Or This Will Happen...
2021 Dec 14Or This Will Happen…
John Cutler, who probably produces some of the best product content on Twitter, made a chart that simply summarizes many of the Machine Learning, Data Science, and Data Engineering teams I see in communities and the market in general here in Europe and Brazil.
In short, this is the tweet:

Taking the liberty to expand the reasoning for Machine Learning teams, it would be something like this based on my experience:
Do this:
- Innovate in an unstructured way/Experimentation (Via small and incremental adjustments in algorithms and better feature engineering; if possible, testing market frameworks)
- Add new capabilities (through training in machine learning operations, cloud environment deployment, software engineering fundamentals, SOLID, knowledge about REST API)
- Improve existing capabilities (in-depth knowledge of production models, performance optimizations in existing APIs, improving the statistical base for producing better EDAs)
- Manage complexity (regarding data and model drift, changes in training data distributions, basic understanding of causality and its influence on data)
- Handle unplanned work/interruptions (retraining of models that don’t perform well in production, lack of reproducibility, pipeline jungles, glue code)
Instead of:
- Add new capabilities (through training in machine learning operations, cloud environment deployment, software engineering fundamentals, SOLID, knowledge about REST API)
- Handle unplanned work/interruptions (retraining of models that don’t perform well in production, lack of reproducibility, pipeline jungles, glue code)
… or this will happen:
- Improve existing capabilities (in-depth knowledge of production models, performance optimizations in existing APIs, improving the statistical base for producing better EDAs)
- Manage complexity (regarding data and model drift, changes in training data distributions, basic understanding of causality and its influence on data)

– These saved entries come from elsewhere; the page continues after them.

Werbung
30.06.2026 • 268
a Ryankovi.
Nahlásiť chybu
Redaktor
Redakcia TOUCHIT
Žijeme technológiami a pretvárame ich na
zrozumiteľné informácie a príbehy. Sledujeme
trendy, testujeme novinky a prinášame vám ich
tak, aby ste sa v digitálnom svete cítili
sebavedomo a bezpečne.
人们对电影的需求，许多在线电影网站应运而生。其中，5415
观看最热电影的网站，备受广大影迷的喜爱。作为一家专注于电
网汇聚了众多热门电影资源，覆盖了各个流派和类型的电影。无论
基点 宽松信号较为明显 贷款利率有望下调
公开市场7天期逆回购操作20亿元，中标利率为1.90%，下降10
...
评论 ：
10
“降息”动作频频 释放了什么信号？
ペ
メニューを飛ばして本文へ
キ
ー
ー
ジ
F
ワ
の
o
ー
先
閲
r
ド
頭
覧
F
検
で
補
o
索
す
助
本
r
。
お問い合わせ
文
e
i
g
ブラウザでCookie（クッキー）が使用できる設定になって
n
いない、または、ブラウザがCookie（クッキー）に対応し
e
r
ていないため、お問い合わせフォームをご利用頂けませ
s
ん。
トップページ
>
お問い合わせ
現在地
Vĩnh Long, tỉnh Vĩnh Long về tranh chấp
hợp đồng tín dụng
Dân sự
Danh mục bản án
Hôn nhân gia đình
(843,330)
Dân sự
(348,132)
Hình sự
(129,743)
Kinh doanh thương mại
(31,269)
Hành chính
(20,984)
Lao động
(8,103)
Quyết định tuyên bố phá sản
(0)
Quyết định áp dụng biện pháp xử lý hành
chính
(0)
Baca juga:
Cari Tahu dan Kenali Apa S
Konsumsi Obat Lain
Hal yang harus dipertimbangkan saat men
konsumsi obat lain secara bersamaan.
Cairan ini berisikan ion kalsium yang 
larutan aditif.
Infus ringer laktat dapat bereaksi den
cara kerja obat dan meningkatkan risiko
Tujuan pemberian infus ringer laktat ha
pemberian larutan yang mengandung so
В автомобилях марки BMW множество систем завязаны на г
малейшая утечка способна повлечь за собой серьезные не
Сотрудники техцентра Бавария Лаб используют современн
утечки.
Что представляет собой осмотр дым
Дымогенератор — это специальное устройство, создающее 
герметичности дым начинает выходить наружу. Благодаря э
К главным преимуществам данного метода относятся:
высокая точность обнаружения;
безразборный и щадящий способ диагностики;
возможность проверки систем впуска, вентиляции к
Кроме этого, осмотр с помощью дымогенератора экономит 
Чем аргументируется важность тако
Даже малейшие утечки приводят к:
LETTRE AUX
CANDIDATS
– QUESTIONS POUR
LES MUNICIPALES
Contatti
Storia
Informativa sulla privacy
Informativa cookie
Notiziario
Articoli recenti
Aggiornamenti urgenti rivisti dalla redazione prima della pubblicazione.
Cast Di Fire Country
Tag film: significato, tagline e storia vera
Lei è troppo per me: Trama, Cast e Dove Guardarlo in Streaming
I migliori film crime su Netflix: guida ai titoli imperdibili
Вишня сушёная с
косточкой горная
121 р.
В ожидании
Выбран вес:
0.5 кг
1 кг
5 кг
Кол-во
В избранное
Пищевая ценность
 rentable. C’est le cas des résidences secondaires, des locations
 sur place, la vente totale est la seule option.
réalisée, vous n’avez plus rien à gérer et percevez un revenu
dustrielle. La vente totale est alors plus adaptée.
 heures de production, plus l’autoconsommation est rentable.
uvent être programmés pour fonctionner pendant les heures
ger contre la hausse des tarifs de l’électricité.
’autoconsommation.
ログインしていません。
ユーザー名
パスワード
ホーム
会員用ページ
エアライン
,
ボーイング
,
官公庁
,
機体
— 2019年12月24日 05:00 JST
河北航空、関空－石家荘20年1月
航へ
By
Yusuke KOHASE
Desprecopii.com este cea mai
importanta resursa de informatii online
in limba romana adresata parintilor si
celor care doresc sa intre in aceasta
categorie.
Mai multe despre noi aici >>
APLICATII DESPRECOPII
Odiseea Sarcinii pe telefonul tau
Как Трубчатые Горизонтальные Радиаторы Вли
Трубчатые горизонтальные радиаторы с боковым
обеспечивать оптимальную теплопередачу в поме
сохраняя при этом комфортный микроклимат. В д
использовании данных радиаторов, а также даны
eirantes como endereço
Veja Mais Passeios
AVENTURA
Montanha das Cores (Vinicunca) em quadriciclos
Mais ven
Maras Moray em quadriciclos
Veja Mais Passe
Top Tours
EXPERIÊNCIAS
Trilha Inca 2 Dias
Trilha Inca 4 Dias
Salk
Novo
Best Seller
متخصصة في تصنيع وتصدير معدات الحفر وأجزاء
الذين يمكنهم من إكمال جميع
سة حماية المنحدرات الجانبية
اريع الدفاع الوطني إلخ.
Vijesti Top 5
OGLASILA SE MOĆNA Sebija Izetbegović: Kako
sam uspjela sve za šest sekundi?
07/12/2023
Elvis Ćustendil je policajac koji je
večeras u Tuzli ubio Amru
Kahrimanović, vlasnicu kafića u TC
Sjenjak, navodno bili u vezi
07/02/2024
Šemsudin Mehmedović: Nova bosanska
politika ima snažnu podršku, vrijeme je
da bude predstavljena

- Handle unplanned work/interruptions (retraining of models that don’t perform well in production, lack of reproducibility, pipeline jungles, glue code)
…
From what I’ve experienced in some teams, the worst unplanned work is not that due to known and accepted technical debt, but rather problems that occur due to a lack of capabilities (skill gap) and related to poor management of complexity, whether accidental or not.